_WHAT NEEDS TO BE DONE_: Please restate the data below word for word, omitting all images.

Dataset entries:
[Start of Attachment]

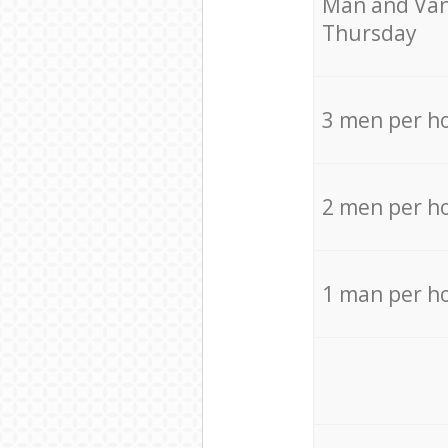
Мan аnd Van
Thursday
3 men per h
2 men per h
1 man per h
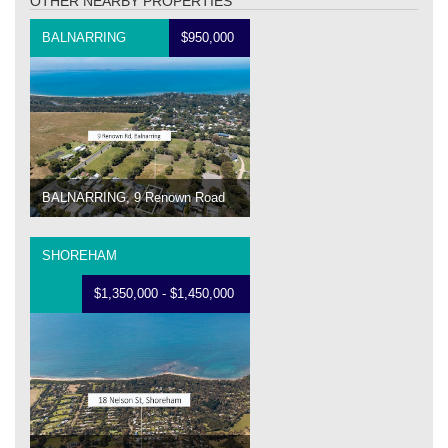
OTHER NEARBY PROPERTIES
BALNARRING
$950,000
BALNARRING, 9 Renown Road
SHOREHAM
$1,350,000 - $1,450,000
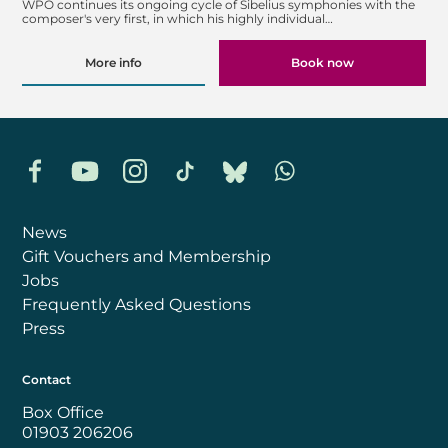
WPO continues its ongoing cycle of Sibelius symphonies with the
composer's very first, in which his highly individual…
More info
Book now
Facebook
YouTube
Instagram
TikTok
Bluesky
Whatsapp
News
Gift Vouchers and Membership
Jobs
Frequently Asked Questions
Press
Contact
Box Office
01903 206206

[End of Attachment]

_SOLVED EXERCISE_:
Мan аnd Van
Thursday
3 men per h
2 men per h
1 man per h
OTHER NEARBY PROPERTIES
BALNARRING
$950,000
BALNARRING, 9 Renown Road
SHOREHAM
$1,350,000 - $1,450,000
WPO continues its ongoing cycle of Sibelius symphonies with the
composer's very first, in which his highly individual…
More info
Book now
Facebook
YouTube
Instagram
TikTok
Bluesky
Whatsapp
News
Gift Vouchers and Membership
Jobs
Frequently Asked Questions
Press
Contact
Box Office
01903 206206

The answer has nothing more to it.